GVS: Ele chamou-o de Donnie, que era um nome fictício, e numa gravação em vídeo que temos dele, ele chama-lhe de Bobby Ants, seja ou não um nome inventado também, não o poderíamos saber. Mas não conseguimos encontrar um Bobby Ants em Portland. Eram os Alcoólicos Anónimos (AA), tudo era anónimo e não existem registos de nomes das pessoas. Ele era um homem gay rico em Portland, cuja família tinha uma ligação com Alcoólicos Anónimos e ele também tinha passado pelo programa. Ele era um professor de inglês que recebeu uma herança e também fazia viagens periódicas a Nova Iorque para dançar. Ele era o conselheiro do John. Ele conhecia os 12 passos e sabia como os cumprir. Nos AA há muitos truques, muita negação das pessoas que passam por lá, e dado que Donnie passou pelos AA, ele reconhecia os truques a que as pessoas novas se agarram. Era uma espécie de grupo de encontro, uma terapia de grupo que eles faziam, que era uma vertente dos AA.

Joaquin Phoenix e Gus Van Sant
Joaquin Phoenix e Gus Van Sant

MHD: O filme é sobre um homem que está paralisado após um terrível acidente e também sobre sua batalha contra o alcoolismo. Como foi que você conseguiu encontrar equilíbrio ao contar a história do John e evitar que ela se tornasse mais sentimental?

GVS: Apenas ao tomar decisões ao longo do caminho. A história original não era muito doce porque já era suficientemente horrível ele ser cartunista e os seus desenhos serem muito provocatórios na história que já estava desenhada.

MHD: Você enquadra a história de uma forma não convencional – nós vemos no palco numa espécie de convenção e também nas reuniões dos AA – então há quase uma dupla narrativa. Porque fez essa escolha?

GVS: Eu debrucei-me sobre as diferentes partes da sua vida, não as mostrando por ordem, contando o que eu queria contar, sem ser linear, porque isso seria demasiado lento.

MHD: Embora tenha filmado em Los Angeles, está a retratar Portland, uma das cidades mais pequenas da América, e onde também filmou outras histórias. Ainda descobre coisas novas sobre Portland?

GVS: Penso que já fiz outros três filmes em Portland: o “No Trilho da Droga”, “Mala Noche” e “A Caminho de Idaho”, e eu voltei para outro personagem de Portland. Os outros personagens eram personagens muito originais, e eles como que nasceram em Portland e o John também. Então, foi como um quarto personagem de Portland e simplesmente aconteceu dessa forma, não foi necessariamente intencional.

MHD: E também está a tratar o tema da dependência novamente, como no “No Trilho da Droga”…

GVS: Sim, é verdade. Há uma passagem pelos AA em “No Trilho da Droga”.

MHD: O que significa Portland para si agora?

GVS: Eu já não tenho um lugar lá. Eu estou em LA e também Palm Springs. Eu penso que todas as cidades ao redor do mundo foram equalizadas por comunicações, então, com a Internet, é quase como se você não estivesse mais numa só cidade, mas faz-se parte da aldeia global.

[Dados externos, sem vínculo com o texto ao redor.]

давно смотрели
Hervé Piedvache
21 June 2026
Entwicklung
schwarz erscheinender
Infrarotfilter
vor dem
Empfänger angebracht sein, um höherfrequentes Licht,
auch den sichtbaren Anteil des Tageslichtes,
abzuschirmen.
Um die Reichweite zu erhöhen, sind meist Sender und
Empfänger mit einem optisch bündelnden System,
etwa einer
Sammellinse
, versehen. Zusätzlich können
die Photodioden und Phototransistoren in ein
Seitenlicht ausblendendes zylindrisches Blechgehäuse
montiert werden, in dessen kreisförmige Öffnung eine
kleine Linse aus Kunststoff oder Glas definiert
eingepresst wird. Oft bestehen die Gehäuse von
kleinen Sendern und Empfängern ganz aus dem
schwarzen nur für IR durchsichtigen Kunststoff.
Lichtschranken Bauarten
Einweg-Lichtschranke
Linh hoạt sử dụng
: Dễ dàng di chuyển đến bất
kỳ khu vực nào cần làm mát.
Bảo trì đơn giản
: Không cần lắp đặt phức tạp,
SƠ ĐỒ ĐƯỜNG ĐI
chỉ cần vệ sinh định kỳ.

Foi mais ou menos isso que aconteceu. Você pode estar em Berlim e acordar e sentir que está em Portland, ou pode estar em Los Angeles e sentir que está em Portland. Ou você pode estar em Portland e sentir que está noutro lugar qualquer. É uma espécie de equalização para mim.

MHD: Acha que isso aconteceu com a cultura gay?

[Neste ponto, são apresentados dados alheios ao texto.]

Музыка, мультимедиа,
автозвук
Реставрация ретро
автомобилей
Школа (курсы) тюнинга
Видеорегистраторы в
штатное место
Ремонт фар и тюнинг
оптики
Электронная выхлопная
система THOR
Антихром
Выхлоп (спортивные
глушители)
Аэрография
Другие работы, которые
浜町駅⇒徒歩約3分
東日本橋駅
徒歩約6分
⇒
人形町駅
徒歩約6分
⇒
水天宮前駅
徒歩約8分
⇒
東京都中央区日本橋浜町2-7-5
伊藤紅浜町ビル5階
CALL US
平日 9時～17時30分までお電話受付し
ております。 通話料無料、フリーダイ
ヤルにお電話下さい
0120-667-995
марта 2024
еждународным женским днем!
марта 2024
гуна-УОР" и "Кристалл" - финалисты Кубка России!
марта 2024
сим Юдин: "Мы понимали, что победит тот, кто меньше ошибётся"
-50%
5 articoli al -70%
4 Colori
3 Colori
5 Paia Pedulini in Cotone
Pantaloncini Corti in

GVS: Sim, aconteceu com tantas coisas diferentes. Tantas coisas foram estranhamente homogeneizadas. Eu não sei se isso é bom ou mau. De certeza que, digamos há 15 anos, Portland era uma espécie de refúgio. Qualquer cidade que estivesse longe o suficiente em que só se poderia ser contactado pelo correio, em que só se poderia falar com outros através de um telefonema ou se tinha que conduzir ou voar para ir para outro lugar, não se sentia a ligação a outros lugares, o que era uma boa sensação. Mas agora, com todas as comunicações disponíveis, não se está mais afastado, isolado e isso é igual em todo o mundo. Agora o mundo parece não ter refúgios.

MHD: Nós conversámos sobre John Callahan e a sua necessidade de fazer desenhos o tempo todo. Tem uma câmara consigo, isso é porque você não consegue deixar de fotografar coisas?

GVS: Não, não é a mesma coisa, porque eu quase nunca fotografo com ela, apenas a tenho por perto. Às vezes eu tiro fotos e eu comprei-a porque pensei em tirar fotos e tirei algumas, mas não a uso incessantemente. Eu costumo fotografar as pessoas com quem estou.

“Não Te Preocupes, Não Irá Longe a Pé” chega aos cinemas nacionais a 28 de junho!